ALIBABA Group, China's largest electronic commerce company, hired banks to raise as much as US$1 billion in an overseas initial public offering this year, four people familiar with the plans said yesterday.
Alibaba, 40 percent owned by Yahoo! Inc, picked Goldman Sachs Group Inc and Morgan Stanley for the IPO of its business-to-business unit, the sources said. The company may seek as little as US$700 million in the IPO, likely to be in Hong Kong, they said.
China's business-to-business e-commerce rose 39.5 percent to 629 million yuan (US$81.6 million) in the three months to December, 2005, over the previous quarter, according to Analysys International, a Beijing-based technology consulting firm. Alibaba, based in Hangzhou, commanded 68 percent of the market, Blooomberg News said.

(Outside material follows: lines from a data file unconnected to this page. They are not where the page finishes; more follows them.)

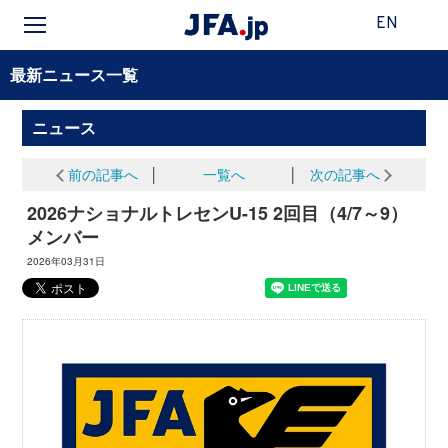
EN
最新ニュース一覧
ニュース
前の記事へ
│
一覧へ
│
次の記事へ
2026ナショナルトレセンU-15 2回目（4/7～9）
メンバー
2026年03月31日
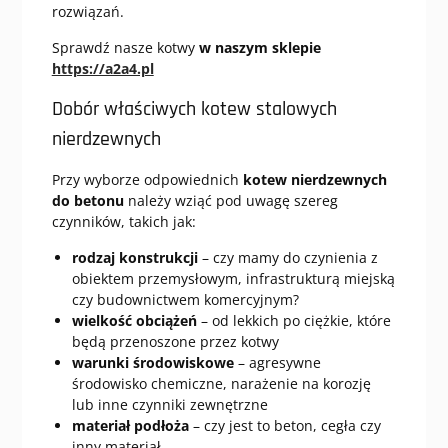
rozwiązań.
Sprawdź nasze kotwy
w naszym sklepie
https://a2a4.pl
Dobór właściwych kotew stalowych
nierdzewnych
Przy wyborze odpowiednich
kotew nierdzewnych
do betonu
należy wziąć pod uwagę szereg
czynników, takich jak:
rodzaj konstrukcji
– czy mamy do czynienia z
obiektem przemysłowym, infrastrukturą miejską
czy budownictwem komercyjnym?
wielkość obciążeń
– od lekkich po ciężkie, które
będą przenoszone przez kotwy
warunki środowiskowe
– agresywne
środowisko chemiczne, narażenie na korozję
lub inne czynniki zewnętrzne
materiał podłoża
– czy jest to beton, cegła czy
inny materiał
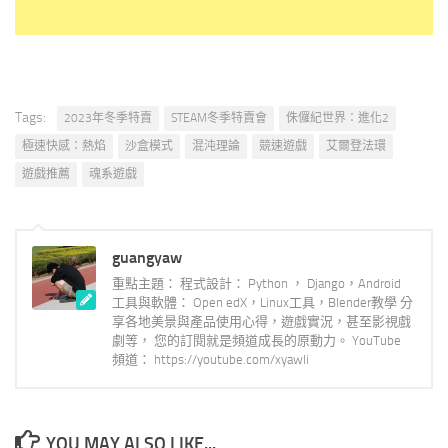
Tags:
2023年冬季特賣
STEAM冬季特賣會
侏儸紀世界：進化2
極速快感：熱焰
沙盒模式
混沌理論
競速遊戲
艾爾登法環
遊戲推薦
魂系遊戲
guangyaw
重點主題： 程式設計： Python ， Django，Android
工具與軟體： Open edX，Linux工具，Blender教學 分
享各地美景與產品使用心得，遊戲實況，甚至影視戲
劇等， 您的訂閱就是頻道成長的原動力。 YouTube
頻道： https://youtube.com/xyawli
YOU MAY ALSO LIKE...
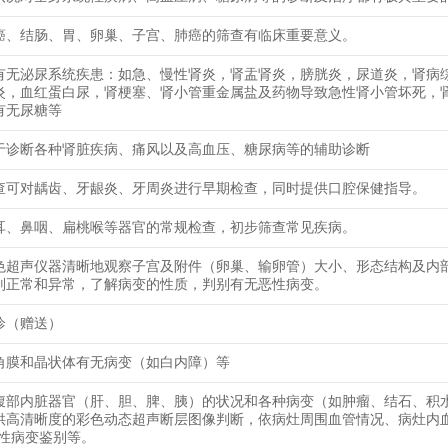
癌、结肠、胃、卵巢、子宫、肺癌的筛查有临床重要意义。
有无泌尿系统疾患：如急、慢性肾炎，肾盂肾炎，膀胱炎，尿道炎，肾病
炎，血红蛋白尿，肾梗塞、肾小管重金属盐及药物导致急性肾小管坏死，
有无尿糖等
于诊断各种肾脏疾病、痛风以及高血压、糖尿病等的辅助诊断
查可对龋齿、牙龈炎、牙周炎进行早期检查，同时提供口腔保健指导。
耳、鼻咽、扁桃喉等器官的常规检查，初步筛查常见疾病。
色超声仪器清晰地观察子宫及附件（卵巢、输卵管）大小、形态结构及内
别正常和异常，了解病变的性质，判别有无恶性病变。
诊（赠送）
角膜和晶状体有无病变（如白内障）等
腹部内脏器官（肝、胆、脾、胰）的状况和各种病变（如肿瘤、结石、积
供高清晰度的彩色动态超声断层图像判断，依病灶周围血管情况、病灶内
恶性病变鉴别等。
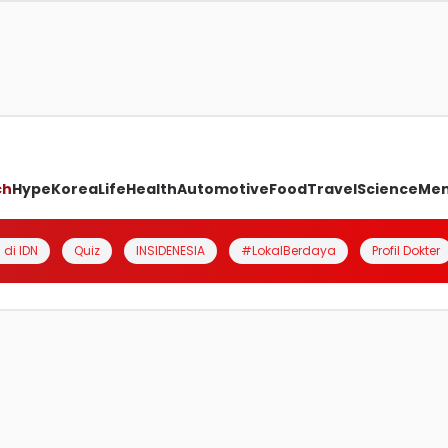
ch
Hype
Korea
Life
Health
Automotive
Food
Travel
Science
Me
 di IDN
Quiz
INSIDENESIA
#LokalBerdaya
Profil Dokter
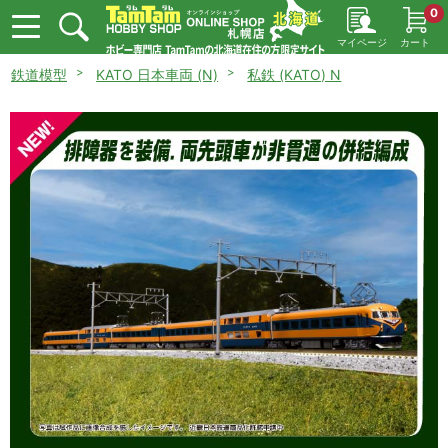
0
マイページ
カート
鉄道模型
KATO 日本車両 (N)
私鉄 (KATO) N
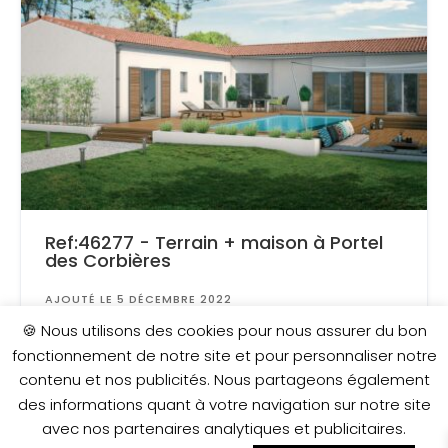
Ref:46277 - Terrain + maison à Portel
des Corbières
AJOUTÉ LE 5 DÉCEMBRE 2022
Surface
: 507 m²
🍪 Nous utilisons des cookies pour nous assurer du bon
fonctionnement de notre site et pour personnaliser notre
contenu et nos publicités. Nous partageons également
275 000 €
des informations quant à votre navigation sur notre site
avec nos partenaires analytiques et publicitaires.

"I expect Alibaba will use the money from a listing to make acquisitions because the e-commerce sector in China is still very fragmented with a lot of smaller companies," Steven Liu, a technology analyst at DBS Vickers Securities Ltd.
Alibaba may sell shares only in the more profitable business-to-business unit, known as Alibaba.com, two of the people said. Taobao, Asia's largest consumer e-commerce Web site, and Yahoo! China, both less profitable, may be excluded from the sale, they said. Deutsche Bank AG will also play a role in the transaction, the people said.
Porter Erisman, a Hong Kong-based spokesman for Alibaba, declined to comment on "market rumours." The investment banks also declined to comment.
Eight-year-old Alibaba was founded in the apartment of its English-language teacher-turned Chairman and Chief Executive Officer Jack Ma as a market place for businesses to trade goods.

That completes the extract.